When Ray meets Lila Littlewolf, (Misty Upham) a member of the reservation who's involved in smuggling undocumented aliens (mostly Chinese) across the border into the U.S., the temptation of quick and easy money sucks her in. The two women settle into an uneasy alliance--Lila has the connections, and Ray provides the wheels as the illegals are stuffed into the trunk of her car and ferried across a remote, frozen section of the St. Lawrence river.

Ray is understandably nervous about what she's doing, and intends to get out as soon as she's made enough to get that new double-wide. But things get complicated. With a young Pakistani couple in her trunk, Ray gets spooked and says to her partner, "Let's hope they're not the ones that blow themselves and everyone else up!" She then proceeds to jettison the couple's backpack--for fear of what it might contain--leaving it out in the cold and snow somewhere along their route. But OOPS...the couple's BABY was inside that backpack, and Ray and Lila are sent scrambling back to try to recover it before it's too late.

I don't know if director Courtney Hunt intended for us to feel sympathetic toward Ray as a hapless victim of circumstance, but to me she comes off as callous, ignorant, and a neglectful mother. But even someone like that might opt to do the noble thing in the end.

Leo was nominated for an Oscar for Best Actress for her performance in Frozen River.

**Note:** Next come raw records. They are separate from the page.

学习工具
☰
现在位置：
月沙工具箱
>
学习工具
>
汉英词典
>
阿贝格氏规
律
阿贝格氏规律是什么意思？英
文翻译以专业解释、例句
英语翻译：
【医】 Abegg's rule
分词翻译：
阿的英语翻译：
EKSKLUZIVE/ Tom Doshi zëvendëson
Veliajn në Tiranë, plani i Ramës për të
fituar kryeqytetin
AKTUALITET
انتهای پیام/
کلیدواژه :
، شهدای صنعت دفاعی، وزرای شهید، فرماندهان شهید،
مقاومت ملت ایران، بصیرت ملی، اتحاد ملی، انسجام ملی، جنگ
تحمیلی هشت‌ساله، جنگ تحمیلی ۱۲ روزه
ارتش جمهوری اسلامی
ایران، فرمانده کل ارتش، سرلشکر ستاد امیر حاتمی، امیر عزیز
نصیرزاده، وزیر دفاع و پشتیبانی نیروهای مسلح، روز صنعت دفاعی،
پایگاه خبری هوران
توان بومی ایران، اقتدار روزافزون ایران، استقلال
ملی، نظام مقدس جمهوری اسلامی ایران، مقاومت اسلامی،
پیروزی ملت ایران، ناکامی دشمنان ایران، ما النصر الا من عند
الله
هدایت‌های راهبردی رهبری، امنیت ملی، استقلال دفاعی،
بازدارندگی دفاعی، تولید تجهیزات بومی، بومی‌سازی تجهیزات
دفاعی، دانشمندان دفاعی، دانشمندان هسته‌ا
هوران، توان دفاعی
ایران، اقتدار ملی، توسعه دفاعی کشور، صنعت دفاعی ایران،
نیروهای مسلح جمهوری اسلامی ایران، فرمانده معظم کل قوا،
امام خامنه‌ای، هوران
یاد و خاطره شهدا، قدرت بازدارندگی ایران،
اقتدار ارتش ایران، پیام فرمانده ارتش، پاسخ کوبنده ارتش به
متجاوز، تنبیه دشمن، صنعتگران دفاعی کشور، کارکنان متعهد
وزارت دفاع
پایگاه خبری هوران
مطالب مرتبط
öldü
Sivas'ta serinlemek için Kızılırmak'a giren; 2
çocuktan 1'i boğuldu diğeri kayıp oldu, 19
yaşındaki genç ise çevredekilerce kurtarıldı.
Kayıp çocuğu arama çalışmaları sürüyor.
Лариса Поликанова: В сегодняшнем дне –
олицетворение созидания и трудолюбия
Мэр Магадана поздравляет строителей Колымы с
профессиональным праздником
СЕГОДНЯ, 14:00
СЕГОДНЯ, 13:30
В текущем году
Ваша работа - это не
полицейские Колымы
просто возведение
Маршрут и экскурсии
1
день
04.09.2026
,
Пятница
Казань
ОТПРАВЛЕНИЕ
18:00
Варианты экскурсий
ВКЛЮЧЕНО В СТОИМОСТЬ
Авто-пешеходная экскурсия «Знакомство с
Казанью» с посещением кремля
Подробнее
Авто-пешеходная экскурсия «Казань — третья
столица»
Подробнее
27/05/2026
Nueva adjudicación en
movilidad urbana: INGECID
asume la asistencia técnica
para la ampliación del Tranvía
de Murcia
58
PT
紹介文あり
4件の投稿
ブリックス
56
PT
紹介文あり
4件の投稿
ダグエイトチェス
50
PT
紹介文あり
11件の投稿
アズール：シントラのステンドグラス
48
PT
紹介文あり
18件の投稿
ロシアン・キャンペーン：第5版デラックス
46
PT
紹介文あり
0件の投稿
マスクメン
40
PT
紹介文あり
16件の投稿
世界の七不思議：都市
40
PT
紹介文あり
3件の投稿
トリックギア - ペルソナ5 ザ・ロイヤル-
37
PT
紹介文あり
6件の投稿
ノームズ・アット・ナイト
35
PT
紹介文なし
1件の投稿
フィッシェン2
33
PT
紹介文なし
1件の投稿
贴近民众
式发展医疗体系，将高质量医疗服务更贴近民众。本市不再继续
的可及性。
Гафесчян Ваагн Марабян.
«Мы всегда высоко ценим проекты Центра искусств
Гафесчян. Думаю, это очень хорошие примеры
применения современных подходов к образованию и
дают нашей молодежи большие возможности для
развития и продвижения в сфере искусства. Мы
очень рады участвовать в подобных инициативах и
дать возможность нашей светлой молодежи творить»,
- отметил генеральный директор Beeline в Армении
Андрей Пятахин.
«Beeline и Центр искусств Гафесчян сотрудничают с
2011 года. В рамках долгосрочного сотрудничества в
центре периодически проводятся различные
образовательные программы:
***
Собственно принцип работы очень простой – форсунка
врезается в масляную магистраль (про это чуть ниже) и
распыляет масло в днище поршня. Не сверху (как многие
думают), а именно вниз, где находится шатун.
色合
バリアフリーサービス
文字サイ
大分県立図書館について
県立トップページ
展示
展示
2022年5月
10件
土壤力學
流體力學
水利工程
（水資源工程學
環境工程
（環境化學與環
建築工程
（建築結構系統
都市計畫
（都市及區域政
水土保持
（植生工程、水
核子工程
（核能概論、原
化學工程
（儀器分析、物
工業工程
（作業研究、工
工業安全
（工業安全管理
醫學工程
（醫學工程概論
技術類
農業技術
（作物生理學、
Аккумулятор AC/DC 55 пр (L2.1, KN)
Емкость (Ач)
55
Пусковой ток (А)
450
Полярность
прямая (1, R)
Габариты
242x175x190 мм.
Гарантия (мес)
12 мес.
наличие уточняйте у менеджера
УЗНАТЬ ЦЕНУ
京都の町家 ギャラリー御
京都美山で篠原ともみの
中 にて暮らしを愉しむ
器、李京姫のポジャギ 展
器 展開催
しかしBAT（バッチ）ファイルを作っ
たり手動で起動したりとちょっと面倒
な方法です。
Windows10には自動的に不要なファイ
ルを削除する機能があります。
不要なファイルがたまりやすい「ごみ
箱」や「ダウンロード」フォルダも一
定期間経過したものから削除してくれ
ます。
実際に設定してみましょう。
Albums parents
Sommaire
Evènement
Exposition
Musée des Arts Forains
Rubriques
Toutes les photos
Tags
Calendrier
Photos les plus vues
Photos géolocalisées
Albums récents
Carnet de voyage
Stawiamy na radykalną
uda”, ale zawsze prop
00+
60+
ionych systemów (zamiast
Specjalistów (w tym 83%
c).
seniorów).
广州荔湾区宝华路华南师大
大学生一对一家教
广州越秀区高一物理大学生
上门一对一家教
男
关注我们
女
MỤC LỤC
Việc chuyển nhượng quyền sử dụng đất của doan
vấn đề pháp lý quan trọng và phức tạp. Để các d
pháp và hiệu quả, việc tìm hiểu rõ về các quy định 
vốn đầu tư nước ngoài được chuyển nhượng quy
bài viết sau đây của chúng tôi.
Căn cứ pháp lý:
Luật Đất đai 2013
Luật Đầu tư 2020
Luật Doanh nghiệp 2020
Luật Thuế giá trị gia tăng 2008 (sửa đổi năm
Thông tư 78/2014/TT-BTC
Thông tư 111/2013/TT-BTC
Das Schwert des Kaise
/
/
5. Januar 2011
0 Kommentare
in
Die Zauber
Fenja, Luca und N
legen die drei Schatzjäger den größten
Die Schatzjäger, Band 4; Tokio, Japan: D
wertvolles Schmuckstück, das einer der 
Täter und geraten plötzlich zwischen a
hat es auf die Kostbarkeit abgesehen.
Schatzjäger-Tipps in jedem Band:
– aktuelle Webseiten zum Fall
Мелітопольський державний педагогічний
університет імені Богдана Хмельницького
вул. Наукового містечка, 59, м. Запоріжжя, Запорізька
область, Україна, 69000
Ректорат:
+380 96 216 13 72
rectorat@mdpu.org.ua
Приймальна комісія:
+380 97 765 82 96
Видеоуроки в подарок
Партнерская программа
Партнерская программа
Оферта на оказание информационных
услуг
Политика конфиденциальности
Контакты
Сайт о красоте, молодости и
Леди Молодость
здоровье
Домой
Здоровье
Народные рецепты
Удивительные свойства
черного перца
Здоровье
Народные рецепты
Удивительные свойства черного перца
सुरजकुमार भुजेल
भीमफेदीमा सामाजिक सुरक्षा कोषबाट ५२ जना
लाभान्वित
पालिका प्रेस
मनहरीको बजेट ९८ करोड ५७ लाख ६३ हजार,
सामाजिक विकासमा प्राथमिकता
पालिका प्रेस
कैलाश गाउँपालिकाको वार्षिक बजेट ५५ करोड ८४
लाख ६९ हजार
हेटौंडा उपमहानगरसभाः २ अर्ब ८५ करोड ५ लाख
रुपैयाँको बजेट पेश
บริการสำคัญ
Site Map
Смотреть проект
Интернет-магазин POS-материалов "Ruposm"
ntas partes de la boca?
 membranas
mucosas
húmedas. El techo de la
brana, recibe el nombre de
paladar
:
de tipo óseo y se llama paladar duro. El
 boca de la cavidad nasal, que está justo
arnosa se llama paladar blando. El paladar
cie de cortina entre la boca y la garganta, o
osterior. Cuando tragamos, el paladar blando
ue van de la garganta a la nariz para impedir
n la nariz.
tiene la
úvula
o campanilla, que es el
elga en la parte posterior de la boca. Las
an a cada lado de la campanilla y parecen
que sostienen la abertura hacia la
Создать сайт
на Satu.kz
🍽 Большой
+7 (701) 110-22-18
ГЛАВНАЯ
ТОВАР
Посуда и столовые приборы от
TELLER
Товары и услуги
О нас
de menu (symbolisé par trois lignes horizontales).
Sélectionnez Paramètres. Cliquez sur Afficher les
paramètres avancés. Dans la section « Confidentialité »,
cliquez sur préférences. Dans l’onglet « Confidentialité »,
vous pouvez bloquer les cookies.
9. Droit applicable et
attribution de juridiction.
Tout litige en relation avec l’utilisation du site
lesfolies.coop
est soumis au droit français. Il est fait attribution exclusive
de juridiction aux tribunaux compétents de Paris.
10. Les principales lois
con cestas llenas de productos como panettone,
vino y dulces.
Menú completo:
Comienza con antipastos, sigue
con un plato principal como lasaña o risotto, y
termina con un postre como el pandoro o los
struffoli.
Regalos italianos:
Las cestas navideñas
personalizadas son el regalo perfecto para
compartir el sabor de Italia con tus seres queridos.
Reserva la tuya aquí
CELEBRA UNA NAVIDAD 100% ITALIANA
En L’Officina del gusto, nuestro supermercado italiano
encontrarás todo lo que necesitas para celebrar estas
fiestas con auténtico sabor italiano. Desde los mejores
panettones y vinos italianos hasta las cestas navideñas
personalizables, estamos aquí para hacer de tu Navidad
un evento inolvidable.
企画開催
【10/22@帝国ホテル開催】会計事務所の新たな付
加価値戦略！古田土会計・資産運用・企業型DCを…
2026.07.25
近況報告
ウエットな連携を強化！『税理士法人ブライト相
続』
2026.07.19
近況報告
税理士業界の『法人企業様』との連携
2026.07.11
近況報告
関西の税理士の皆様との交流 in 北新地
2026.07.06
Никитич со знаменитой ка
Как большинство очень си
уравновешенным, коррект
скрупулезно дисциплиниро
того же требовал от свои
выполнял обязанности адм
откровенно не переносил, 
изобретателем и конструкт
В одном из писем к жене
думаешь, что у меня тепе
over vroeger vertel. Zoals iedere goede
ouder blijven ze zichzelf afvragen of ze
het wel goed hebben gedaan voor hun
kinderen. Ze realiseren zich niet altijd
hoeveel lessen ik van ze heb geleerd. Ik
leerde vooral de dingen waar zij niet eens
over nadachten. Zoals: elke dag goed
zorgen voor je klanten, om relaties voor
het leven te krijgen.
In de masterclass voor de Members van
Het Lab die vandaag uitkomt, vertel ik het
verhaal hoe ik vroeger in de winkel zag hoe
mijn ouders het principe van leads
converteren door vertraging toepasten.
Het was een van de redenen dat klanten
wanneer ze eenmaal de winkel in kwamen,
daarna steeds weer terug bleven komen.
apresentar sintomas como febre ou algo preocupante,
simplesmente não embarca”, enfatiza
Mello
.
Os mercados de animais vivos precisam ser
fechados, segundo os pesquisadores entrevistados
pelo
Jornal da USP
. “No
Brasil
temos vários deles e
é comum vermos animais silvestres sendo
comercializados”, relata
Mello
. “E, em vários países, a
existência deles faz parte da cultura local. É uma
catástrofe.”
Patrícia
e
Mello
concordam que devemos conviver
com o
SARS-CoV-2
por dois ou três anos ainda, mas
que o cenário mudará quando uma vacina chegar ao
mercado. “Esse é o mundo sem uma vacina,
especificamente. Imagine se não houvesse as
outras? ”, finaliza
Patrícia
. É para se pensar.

In stark contrast, Misty Upham--a relatively inexperienced actress--probably did the best she could, but was unable to bring any depth to her character. I find it distracting when there's one person in a major role who's constantly drawing attention to herself for the wrong reasons.

There's a kind of beauty in the bleak landscape of Frozen River that a longtime desert dweller such as myself can be seduced by--seeing it on film--but would get my fill of in about two hours if I were actually there. And that's why we go to the movies...to be transported to someplace new and intriguing without--in this case--having to actually don the parka and the mukluks.